Tout ce que j’ai appris depuis ma dernière lettre me prouve d’ailleurs que Myriam est vraiment une âme d’élite. Son grand cœur avait un irrésistible besoin d’amour ; mais il était trop vaste pour qu’un amour humain pût le remplir. N’ayant pas trouvé dans son mari l’idéal quelle avait rêvé, elle l’a cherché ailleurs, sans le trouver, jusqu’à ce qu’elle ait rencontré ce prophète qui lui a révélé un amour que j’ignore, qu’elle ignorait elle-même, et qui lui a pris toute son âme.

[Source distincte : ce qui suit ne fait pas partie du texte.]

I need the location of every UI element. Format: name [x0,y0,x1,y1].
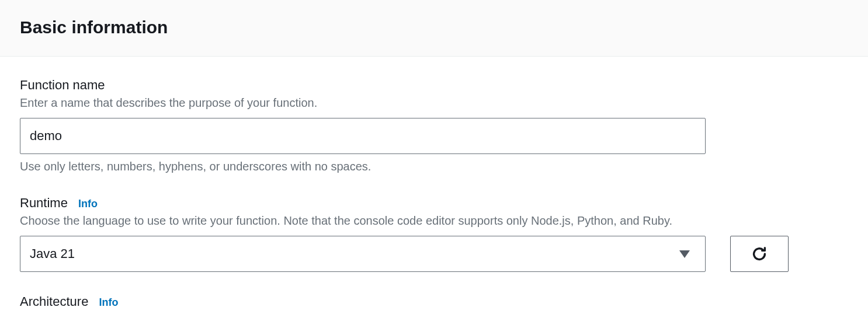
runtime-field: Runtime Info Choose the language to use … [20,196,848,272]
refresh-icon [751,245,768,263]
function-name-constraint: Use only letters, numbers, hyphens, or u… [20,160,848,173]
architecture-label: Architecture [20,294,88,309]
panel-content: Function name Enter a name that describe… [0,57,868,309]
runtime-label: Runtime [20,196,68,211]
chevron-down-icon [679,250,690,258]
panel-header: Basic information [0,0,868,57]
runtime-description: Choose the language to use to write your… [20,214,848,228]
function-name-input[interactable] [20,118,706,154]
function-name-field: Function name Enter a name that describe… [20,78,848,173]
architecture-field: Architecture Info [20,294,848,309]
function-name-description: Enter a name that describes the purpose … [20,96,848,110]
architecture-info-link[interactable]: Info [99,296,118,309]
panel-title: Basic information [20,18,848,37]
refresh-button[interactable] [730,236,789,272]
function-name-label: Function name [20,78,105,93]
runtime-info-link[interactable]: Info [78,198,98,210]
runtime-select[interactable]: Java 21 [20,236,706,272]
runtime-selected-value: Java 21 [30,246,75,261]
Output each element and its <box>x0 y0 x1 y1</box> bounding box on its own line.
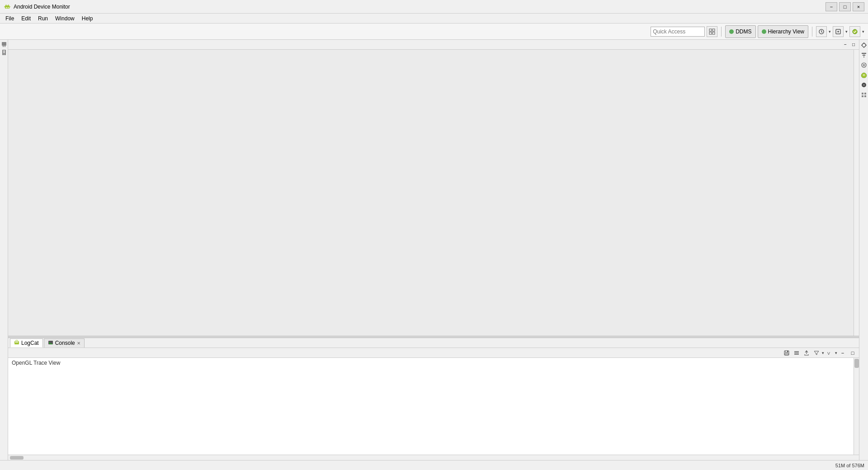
menu-window[interactable]: Window <box>52 14 78 23</box>
console-icon <box>48 340 53 346</box>
bottom-toolbar: V − □ <box>8 348 859 358</box>
svg-rect-7 <box>709 29 712 31</box>
quick-access-input[interactable] <box>651 27 705 37</box>
bottom-level-arrow[interactable] <box>835 351 837 355</box>
right-panel-icon-5[interactable] <box>860 81 868 89</box>
right-panel-icon-6[interactable] <box>860 91 868 99</box>
opengl-trace-label: OpenGL Trace View <box>12 360 60 366</box>
right-panel-icon-2[interactable] <box>860 52 868 59</box>
svg-rect-6 <box>8 7 9 8</box>
tab-logcat[interactable]: LogCat <box>10 338 43 348</box>
bottom-vertical-scrollbar[interactable] <box>854 358 859 455</box>
main-layout: − □ <box>0 40 868 460</box>
minimize-button[interactable]: − <box>826 2 837 11</box>
logcat-icon <box>14 340 19 346</box>
ddms-dot <box>729 29 734 34</box>
right-panel-icon-3[interactable] <box>860 61 868 69</box>
top-panel-header: − □ <box>8 40 859 50</box>
top-vertical-scrollbar[interactable] <box>854 50 859 336</box>
bottom-filter-arrow[interactable] <box>822 351 824 355</box>
right-panel-icon-4[interactable] <box>860 71 868 79</box>
center-area: − □ <box>8 40 859 460</box>
svg-rect-10 <box>712 32 715 34</box>
window-controls: − □ × <box>826 2 864 11</box>
svg-rect-27 <box>785 353 788 355</box>
bottom-bars-btn[interactable] <box>792 349 801 357</box>
svg-rect-21 <box>15 342 17 343</box>
maximize-button[interactable]: □ <box>839 2 851 11</box>
app-icon <box>4 3 11 10</box>
hierarchy-view-btn[interactable]: Hierarchy View <box>758 25 808 38</box>
svg-rect-0 <box>5 5 9 9</box>
svg-point-19 <box>4 54 5 55</box>
menu-bar: File Edit Run Window Help <box>0 14 868 24</box>
toolbar-divider-1 <box>721 27 722 37</box>
toolbar: DDMS Hierarchy View <box>0 24 868 40</box>
bottom-export-btn[interactable] <box>802 349 811 357</box>
bottom-minimize-btn[interactable]: − <box>838 349 847 357</box>
bottom-panel-inner: OpenGL Trace View <box>8 358 859 455</box>
toolbar-btn-1-arrow[interactable] <box>829 29 831 34</box>
title-bar: Android Device Monitor − □ × <box>0 0 868 14</box>
bottom-panel-tabs: LogCat Console ✕ <box>8 338 859 348</box>
svg-point-39 <box>863 84 865 86</box>
svg-rect-45 <box>864 93 866 94</box>
bottom-save-btn[interactable] <box>782 349 791 357</box>
top-panel-minimize[interactable]: − <box>842 41 849 48</box>
svg-rect-46 <box>862 95 863 97</box>
bottom-filter-btn[interactable] <box>812 349 821 357</box>
hierarchy-label: Hierarchy View <box>768 28 804 35</box>
svg-rect-20 <box>14 341 19 344</box>
app-title: Android Device Monitor <box>14 4 864 10</box>
toolbar-grid-btn[interactable] <box>707 26 717 37</box>
svg-rect-44 <box>862 93 863 94</box>
toolbar-btn-3-arrow[interactable] <box>862 29 864 34</box>
svg-rect-9 <box>709 32 712 34</box>
bottom-maximize-btn[interactable]: □ <box>848 349 857 357</box>
status-bar: 51M of 576M <box>0 460 868 470</box>
svg-point-2 <box>8 5 9 5</box>
svg-text:V: V <box>827 351 830 356</box>
svg-rect-8 <box>712 29 715 31</box>
console-tab-close[interactable]: ✕ <box>77 341 80 346</box>
svg-point-1 <box>6 5 7 5</box>
top-workspace <box>8 50 859 336</box>
logcat-tab-label: LogCat <box>21 340 39 346</box>
svg-rect-15 <box>3 46 4 47</box>
menu-run[interactable]: Run <box>34 14 52 23</box>
left-panel <box>0 40 8 460</box>
left-panel-icon-1[interactable] <box>1 42 7 48</box>
toolbar-btn-1[interactable] <box>816 26 827 37</box>
svg-rect-16 <box>5 46 5 47</box>
svg-rect-14 <box>2 42 6 46</box>
svg-rect-18 <box>3 50 5 53</box>
menu-help[interactable]: Help <box>78 14 97 23</box>
bottom-level-btn[interactable]: V <box>825 349 834 357</box>
menu-file[interactable]: File <box>2 14 18 23</box>
ddms-perspective-btn[interactable]: DDMS <box>725 25 755 38</box>
tab-console[interactable]: Console ✕ <box>44 338 85 348</box>
svg-rect-5 <box>6 7 7 8</box>
left-panel-icon-2[interactable] <box>1 50 7 56</box>
bottom-panel: LogCat Console ✕ <box>8 338 859 460</box>
menu-edit[interactable]: Edit <box>18 14 34 23</box>
right-panel <box>859 40 868 460</box>
right-panel-icon-1[interactable] <box>860 42 868 49</box>
console-tab-label: Console <box>55 340 75 346</box>
memory-status: 51M of 576M <box>835 463 864 468</box>
svg-rect-47 <box>864 95 866 97</box>
toolbar-btn-2[interactable] <box>833 26 844 37</box>
bottom-content: OpenGL Trace View <box>8 358 854 455</box>
toolbar-btn-2-arrow[interactable] <box>845 29 848 34</box>
top-panel-maximize[interactable]: □ <box>850 41 857 48</box>
bottom-horizontal-scrollbar[interactable] <box>8 455 859 460</box>
ddms-label: DDMS <box>736 28 751 35</box>
hierarchy-dot <box>762 29 766 34</box>
close-button[interactable]: × <box>853 2 864 11</box>
svg-rect-26 <box>787 351 788 352</box>
toolbar-btn-3[interactable] <box>849 26 860 37</box>
top-main-area <box>8 50 854 336</box>
svg-point-32 <box>862 43 866 47</box>
svg-rect-22 <box>17 342 18 343</box>
toolbar-divider-2 <box>812 27 812 37</box>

Car il n’est plus possible de s’y tromper, et tout Magdala en rend témoignage, l’amour de Myriam pour le Prophète est absolument idéal, spirituel, surnaturel. Ce n’est pas l’homme qu’elle aime, c’est l’envoyé de Jéhovah, c’est l’être mystérieux qui prétend avoir reçu une mission du ciel pour établir le royaume de Dieu sur la terre.

Et si je te parle ainsi, mon cher Tullius, c’est parce que depuis des mois je vis moi-même dans une atmosphère de prodiges et de merveilles qui m’envahit et me domine.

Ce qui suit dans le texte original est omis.